● AIM OF THE TASK:
The entries are to be returned exactly, with images left out.

───── DATA RECORDS ─────

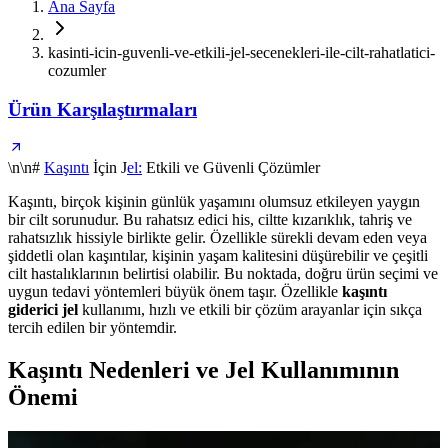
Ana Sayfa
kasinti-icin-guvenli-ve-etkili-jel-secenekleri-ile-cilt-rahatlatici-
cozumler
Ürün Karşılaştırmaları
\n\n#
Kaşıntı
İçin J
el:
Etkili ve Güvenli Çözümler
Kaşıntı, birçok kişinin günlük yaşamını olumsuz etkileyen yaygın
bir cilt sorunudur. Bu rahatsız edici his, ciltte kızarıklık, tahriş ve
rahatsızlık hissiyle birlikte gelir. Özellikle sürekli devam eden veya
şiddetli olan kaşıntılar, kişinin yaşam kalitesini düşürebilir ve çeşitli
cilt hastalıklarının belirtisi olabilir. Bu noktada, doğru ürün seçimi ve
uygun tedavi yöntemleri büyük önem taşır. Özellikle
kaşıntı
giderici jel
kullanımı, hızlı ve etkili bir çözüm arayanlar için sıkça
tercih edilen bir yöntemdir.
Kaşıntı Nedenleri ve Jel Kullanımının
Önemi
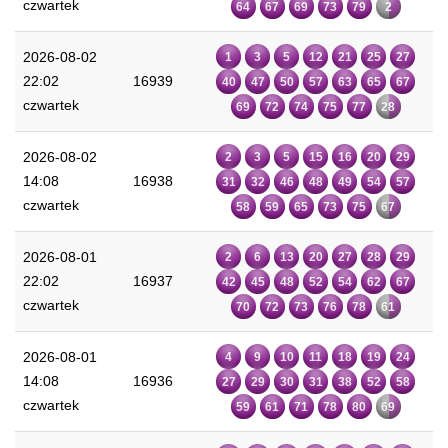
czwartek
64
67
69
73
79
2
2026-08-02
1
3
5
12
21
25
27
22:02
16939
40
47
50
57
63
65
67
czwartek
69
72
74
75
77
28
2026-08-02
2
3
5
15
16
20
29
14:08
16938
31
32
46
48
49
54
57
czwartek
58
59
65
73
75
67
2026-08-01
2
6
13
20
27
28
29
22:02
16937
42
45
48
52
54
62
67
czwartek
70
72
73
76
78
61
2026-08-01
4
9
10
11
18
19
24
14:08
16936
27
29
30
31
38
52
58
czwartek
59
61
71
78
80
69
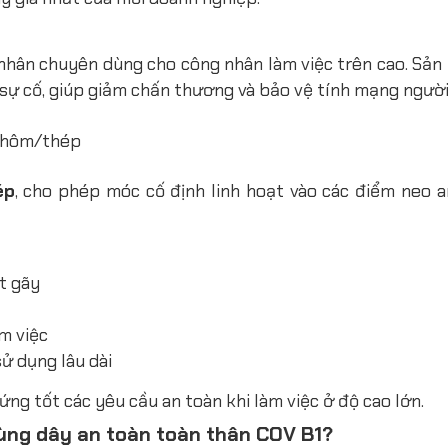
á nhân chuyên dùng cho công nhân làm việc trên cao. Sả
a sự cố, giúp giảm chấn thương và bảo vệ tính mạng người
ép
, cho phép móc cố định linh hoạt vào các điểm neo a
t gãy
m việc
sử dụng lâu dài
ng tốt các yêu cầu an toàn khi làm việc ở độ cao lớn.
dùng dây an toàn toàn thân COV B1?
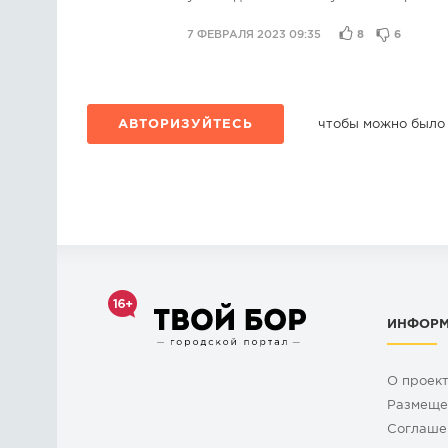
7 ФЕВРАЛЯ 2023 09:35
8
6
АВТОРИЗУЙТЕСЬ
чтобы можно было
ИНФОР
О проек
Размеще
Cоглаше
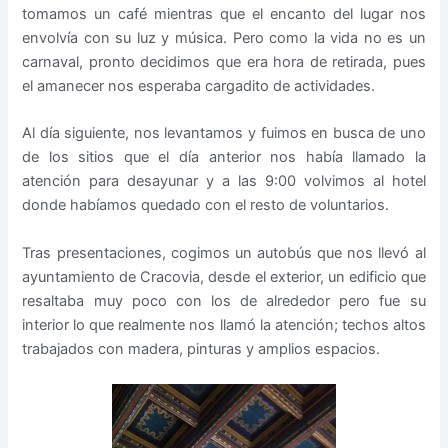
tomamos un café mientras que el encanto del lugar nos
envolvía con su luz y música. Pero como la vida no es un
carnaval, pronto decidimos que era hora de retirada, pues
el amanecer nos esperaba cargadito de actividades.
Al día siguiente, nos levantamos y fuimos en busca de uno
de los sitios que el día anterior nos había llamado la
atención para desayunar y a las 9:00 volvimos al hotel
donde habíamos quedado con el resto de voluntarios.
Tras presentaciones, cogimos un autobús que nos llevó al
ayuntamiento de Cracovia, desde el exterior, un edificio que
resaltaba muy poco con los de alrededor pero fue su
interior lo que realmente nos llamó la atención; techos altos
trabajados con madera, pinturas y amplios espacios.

─────

● TASK RESULT:
Ana Sayfa
kasinti-icin-guvenli-ve-etkili-jel-secenekleri-ile-cilt-rahatlatici-
cozumler
Ürün Karşılaştırmaları
\n\n#
Kaşıntı
İçin J
el:
Etkili ve Güvenli Çözümler
Kaşıntı, birçok kişinin günlük yaşamını olumsuz etkileyen yaygın
bir cilt sorunudur. Bu rahatsız edici his, ciltte kızarıklık, tahriş ve
rahatsızlık hissiyle birlikte gelir. Özellikle sürekli devam eden veya
şiddetli olan kaşıntılar, kişinin yaşam kalitesini düşürebilir ve çeşitli
cilt hastalıklarının belirtisi olabilir. Bu noktada, doğru ürün seçimi ve
uygun tedavi yöntemleri büyük önem taşır. Özellikle
kaşıntı
giderici jel
kullanımı, hızlı ve etkili bir çözüm arayanlar için sıkça
tercih edilen bir yöntemdir.
Kaşıntı Nedenleri ve Jel Kullanımının
Önemi
czwartek
64
67
69
73
79
2
2026-08-02
1
3
5
12
21
25
27
22:02
16939
40
47
50
57
63
65
67
czwartek
69
72
74
75
77
28
2026-08-02
2
3
5
15
16
20
29
14:08
16938
31
32
46
48
49
54
57
czwartek
58
59
65
73
75
67
2026-08-01
2
6
13
20
27
28
29
22:02
16937
42
45
48
52
54
62
67
czwartek
70
72
73
76
78
61
2026-08-01
4
9
10
11
18
19
24
14:08
16936
27
29
30
31
38
52
58
czwartek
59
61
71
78
80
69
á nhân chuyên dùng cho công nhân làm việc trên cao. Sả
a sự cố, giúp giảm chấn thương và bảo vệ tính mạng người
ép
, cho phép móc cố định linh hoạt vào các điểm neo a
t gãy
m việc
sử dụng lâu dài
ng tốt các yêu cầu an toàn khi làm việc ở độ cao lớn.
dùng dây an toàn toàn thân COV B1?
7 ФЕВРАЛЯ 2023 09:35
8
6
АВТОРИЗУЙТЕСЬ
чтобы можно было
ИНФОР
О проек
Размеще
Cоглаше
tomamos un café mientras que el encanto del lugar nos
envolvía con su luz y música. Pero como la vida no es un
carnaval, pronto decidimos que era hora de retirada, pues
el amanecer nos esperaba cargadito de actividades.
Al día siguiente, nos levantamos y fuimos en busca de uno
de los sitios que el día anterior nos había llamado la
atención para desayunar y a las 9:00 volvimos al hotel
donde habíamos quedado con el resto de voluntarios.
Tras presentaciones, cogimos un autobús que nos llevó al
ayuntamiento de Cracovia, desde el exterior, un edificio que
resaltaba muy poco con los de alrededor pero fue su
interior lo que realmente nos llamó la atención; techos altos
trabajados con madera, pinturas y amplios espacios.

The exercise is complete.